Challenges

The primary challenge we faced in implementing the key detection algorithm is that there is a tradeoff between the frequency resolution and the number of sampled pitches we obtain from each song. At low frequencies, where pitches are closer together, a resolution of 1 Hz or smaller is necessary to distinguish between adjacent pitches. However, achieving this resolution reduces the total number of pitch samples, which makes it more difficult to match the song to an existing key profile. To balance these two requirements, we decided to filter out frequencies below 75 Hz to maintain pitch accuracy with a 1 Hz resolution. This results in around 80% accuracy for the songs we tested.

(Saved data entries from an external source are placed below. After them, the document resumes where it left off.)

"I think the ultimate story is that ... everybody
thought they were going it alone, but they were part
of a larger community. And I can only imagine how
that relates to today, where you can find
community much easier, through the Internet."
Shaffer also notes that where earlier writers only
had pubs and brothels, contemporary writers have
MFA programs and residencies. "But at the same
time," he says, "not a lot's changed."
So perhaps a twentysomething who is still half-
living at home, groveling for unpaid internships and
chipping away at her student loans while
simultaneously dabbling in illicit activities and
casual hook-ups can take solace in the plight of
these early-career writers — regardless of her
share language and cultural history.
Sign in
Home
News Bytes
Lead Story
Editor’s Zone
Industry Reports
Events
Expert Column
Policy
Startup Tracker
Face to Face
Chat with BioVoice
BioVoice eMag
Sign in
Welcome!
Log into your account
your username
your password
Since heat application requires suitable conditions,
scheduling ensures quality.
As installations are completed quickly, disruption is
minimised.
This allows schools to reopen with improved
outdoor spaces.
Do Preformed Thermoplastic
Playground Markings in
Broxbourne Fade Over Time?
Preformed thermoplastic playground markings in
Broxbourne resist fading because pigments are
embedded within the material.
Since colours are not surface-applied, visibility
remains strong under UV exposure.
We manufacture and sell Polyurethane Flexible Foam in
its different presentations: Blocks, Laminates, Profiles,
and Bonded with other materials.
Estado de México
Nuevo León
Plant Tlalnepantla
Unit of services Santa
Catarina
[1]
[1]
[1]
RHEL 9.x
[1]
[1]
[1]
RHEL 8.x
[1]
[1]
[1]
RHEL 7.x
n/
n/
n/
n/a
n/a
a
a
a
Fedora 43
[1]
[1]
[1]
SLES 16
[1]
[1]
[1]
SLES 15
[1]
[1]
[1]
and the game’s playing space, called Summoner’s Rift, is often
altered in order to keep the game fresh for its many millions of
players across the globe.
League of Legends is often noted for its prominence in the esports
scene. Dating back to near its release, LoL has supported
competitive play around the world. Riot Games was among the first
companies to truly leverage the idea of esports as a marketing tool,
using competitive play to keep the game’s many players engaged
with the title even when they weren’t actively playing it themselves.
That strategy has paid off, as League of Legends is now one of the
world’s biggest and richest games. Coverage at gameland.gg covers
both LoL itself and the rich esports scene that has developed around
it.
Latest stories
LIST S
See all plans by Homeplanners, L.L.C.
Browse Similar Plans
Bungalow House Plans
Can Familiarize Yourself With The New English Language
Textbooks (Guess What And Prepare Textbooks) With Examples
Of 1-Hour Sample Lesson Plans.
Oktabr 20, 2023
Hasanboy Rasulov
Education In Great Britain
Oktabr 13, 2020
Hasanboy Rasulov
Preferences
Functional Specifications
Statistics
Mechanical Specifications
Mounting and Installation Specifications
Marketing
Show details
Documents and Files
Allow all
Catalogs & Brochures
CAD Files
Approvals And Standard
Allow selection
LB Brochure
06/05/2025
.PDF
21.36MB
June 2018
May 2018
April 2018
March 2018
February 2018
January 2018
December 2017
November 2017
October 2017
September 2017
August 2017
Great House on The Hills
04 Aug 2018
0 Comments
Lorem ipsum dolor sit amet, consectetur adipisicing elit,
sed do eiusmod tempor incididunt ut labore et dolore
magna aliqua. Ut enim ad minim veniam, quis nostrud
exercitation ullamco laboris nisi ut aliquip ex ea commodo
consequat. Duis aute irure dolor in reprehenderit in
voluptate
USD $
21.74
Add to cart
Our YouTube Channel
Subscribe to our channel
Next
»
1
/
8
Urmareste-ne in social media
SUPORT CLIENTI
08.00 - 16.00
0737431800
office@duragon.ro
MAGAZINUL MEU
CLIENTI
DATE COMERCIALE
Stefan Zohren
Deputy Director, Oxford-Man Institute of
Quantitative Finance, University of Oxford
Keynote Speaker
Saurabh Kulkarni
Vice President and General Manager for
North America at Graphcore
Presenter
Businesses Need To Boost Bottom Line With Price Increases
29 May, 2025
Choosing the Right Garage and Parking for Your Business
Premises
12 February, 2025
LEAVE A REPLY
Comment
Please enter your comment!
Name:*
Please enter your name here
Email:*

There were three main ways in which songs were misidentified. The first is misclassification between relative major and minor keys. This occurs because major and minor keys share the same pitches but in different distributions, and a song may not match its ideal key profile. Generally, this type of misclassification is not a concern and should not have a significant effect on the playlist output because relative major and minor keys are harmonic matches for each other. The second type of misclassification occurs when the most frequently sampled pitch isn’t the tonic of the key. Since the Krumhansl-Schmuckler approach uses pitch distribution rather than chordal analysis to determine the key, identifying the loudest pitch in each sample rather than looking at only the melody or only the accompaniment can create pitch distributions that don’t match the key profiles. Finally, songs that are not in the ionian or aeolian modes (major and natural minor keys) do not have key profiles and will always be misclassified. The other five modes and other complex musical structures often occur in jazz, experimental, and non-Western music, so this key algorithm and playlist generator will work best for simple songs that follow Western music theory traditions.

The primary challenge in tempo detection is that human- and machine-detected tempo can differ. There were many cases in our testing where the output of the tempo detection algorithm differed from the expected tempo by a multiple of 0.5 or 2, which can occur because the algorithm relies on strong percussive beats to find the pulse. If the drums on a song don’t play every downbeat or are playing subdivisions, the algorithm may not choose the tempo that a human listener would. This can cause the algorithm to output excessively high tempos beyond what a human listener would tap their foot to, which could be mitigated by setting an upper tempo threshold and dividing by 2 to remain within the desirable range. Additionally, this algorithm has difficulties in finding the beat in songs that feature prominent vocals without a strong instrumental pulse. Therefore, tempo detection works best in genres with strong percussion.